Asem Darkey Remanded In Custody
5/29/2012 11:30:29 AM -
Asem Darkey - Alias Limping Man The Accra Fast Track High Court has remanded into prison custody Christian Sheriff Asem Darkey, aka the Limping Man, who is alleged to have played a major role in the shipment and disappearance of 77 parcels of cocaine, weighing 2,310 kilogrammes, in April 2006.
The decision of the court, presided over by Mr Justice Mustapha Habib Logo, followed a plea by the lawyer for Darkey, Mr George Heward-Mills, to the court to remand his client into prison custody, alleging that besides his client not being fed well while he was in the custody of the Bureau of National Investigations (BNI), he (the lawyer) was being denied access to him.
The case started at the High Court Monday, following the decision of the Accra Circuit Court to discharge Darkey because of a nolle prosequi filed by the Attorney- General’s Department which meant the state was no longer interested in prosecuting the case.
Darkey was, however, re-arrested and taken into custody at the BNI.
The state has also expressed interest in taking the testimony of some key witnesses in camera.
The accused person, who went into hiding from 2006 until February 2, 2012, was arrested by BNI officials at the Korle-Bu Teaching Hospital upon a tip off.
Darkey was indicted for allegedly paying $3,000 to a detective sergeant to facilitate his escape.
His charges have been increased to five from an initial three. He is now facing counts of conspiracy, possession, importation and exportation of narcotic drugs and corruption of a public officer, all of which he has denied.
Darkey told the High Court that he was not fed well by the BNI, as he was being fed a third of what he ate when he was a free man.
His not-too-happy counsel, therefore, prayed the court to remand him into prison custody, so that his relatives could feed him well.
“He had surgery not too long ago and his life is at risk. To stand trial, he needs to be fed well to testify and exonerate himself. It is also very difficult to have access to him and take instructions from him about this case. Sometimes a lawyer-client relationship needs a certain environment,” Mr Heward-Mills said.
But a Principal State Attorney, Ms Yvonne Attakora, had a contrary opinion, saying, “We agree that as he is standing trial, he should be fed well. He is given food three times a day.”

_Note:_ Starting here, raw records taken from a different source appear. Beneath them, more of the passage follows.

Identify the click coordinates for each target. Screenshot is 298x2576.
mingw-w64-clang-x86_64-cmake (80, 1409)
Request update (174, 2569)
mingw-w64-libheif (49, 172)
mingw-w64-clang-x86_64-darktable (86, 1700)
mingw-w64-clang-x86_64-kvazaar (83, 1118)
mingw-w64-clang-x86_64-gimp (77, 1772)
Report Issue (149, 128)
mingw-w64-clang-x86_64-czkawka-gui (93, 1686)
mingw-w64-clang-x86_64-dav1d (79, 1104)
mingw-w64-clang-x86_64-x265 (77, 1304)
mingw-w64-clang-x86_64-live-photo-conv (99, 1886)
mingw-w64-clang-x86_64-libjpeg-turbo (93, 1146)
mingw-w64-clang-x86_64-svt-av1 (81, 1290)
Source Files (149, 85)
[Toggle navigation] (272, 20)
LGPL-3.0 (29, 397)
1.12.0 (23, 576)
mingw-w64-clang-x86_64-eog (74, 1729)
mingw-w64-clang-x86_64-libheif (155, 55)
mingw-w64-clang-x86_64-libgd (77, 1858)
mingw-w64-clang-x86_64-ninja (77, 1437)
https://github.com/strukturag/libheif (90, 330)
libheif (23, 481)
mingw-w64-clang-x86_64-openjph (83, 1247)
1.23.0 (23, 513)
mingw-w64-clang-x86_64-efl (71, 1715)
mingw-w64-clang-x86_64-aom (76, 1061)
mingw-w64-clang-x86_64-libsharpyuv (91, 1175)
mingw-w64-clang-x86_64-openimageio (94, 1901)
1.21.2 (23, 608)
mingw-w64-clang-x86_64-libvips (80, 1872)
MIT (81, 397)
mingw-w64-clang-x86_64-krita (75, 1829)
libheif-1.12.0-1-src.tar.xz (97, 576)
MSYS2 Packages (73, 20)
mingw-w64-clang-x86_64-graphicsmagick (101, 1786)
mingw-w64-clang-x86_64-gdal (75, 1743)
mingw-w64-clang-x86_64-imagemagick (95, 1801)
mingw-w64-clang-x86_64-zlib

She explained to the court that Darkey was in BNI custody, instead of police custody, because he was arrested by the BNI and it was the bureau that had conducted investigations into the matter, adding that counsel for the accused could visit his client at any time.
According to the facts of the case, about midnight on April 26, 2006, a vessel, the MV Benjamin, reportedly carrying about 77 parcels of cocaine, with each parcel weighing 30 kilogrammes, docked at Kpone/Tema and discharged the cocaine.

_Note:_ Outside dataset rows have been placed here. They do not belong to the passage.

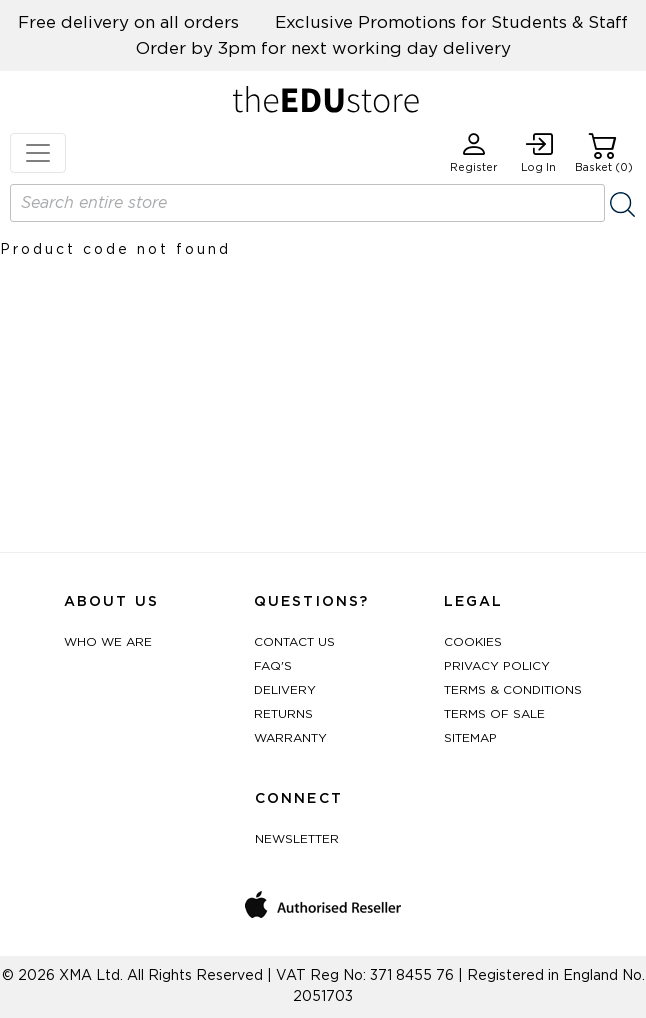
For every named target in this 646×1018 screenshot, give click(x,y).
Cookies (473, 642)
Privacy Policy (497, 666)
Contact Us (294, 642)
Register (474, 152)
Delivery (285, 690)
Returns (283, 714)
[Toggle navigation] (38, 153)
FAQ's (273, 666)
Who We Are (108, 642)
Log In (538, 152)
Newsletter (297, 839)
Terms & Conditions (513, 690)
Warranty (290, 738)
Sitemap (470, 738)
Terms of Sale (494, 714)
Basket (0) (604, 152)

The 77 parcels were offloaded into a waiting vehicle which carried them away.
According to the prosecution, in the course of investigations, Darkey’s name featured prominently as the importer and/or owner of the drug.
He is said to be the person who had chartered the vessel at a cost of $150,000 to tow another vessel from Guinea to Ghana.
Darkey, the prosecution noted, was the person who had carted the alleged 77 parcels on the ship’s arrival at Kpone.
The disappearance of the cocaine led to the setting up of the Georgina Wood Committee and the subsequent trial of persons alleged to have played various roles in the whole saga.
Although the committee recommended that Darkey be prosecuted, he had since 2006 proved elusive until his arrest in February 2012.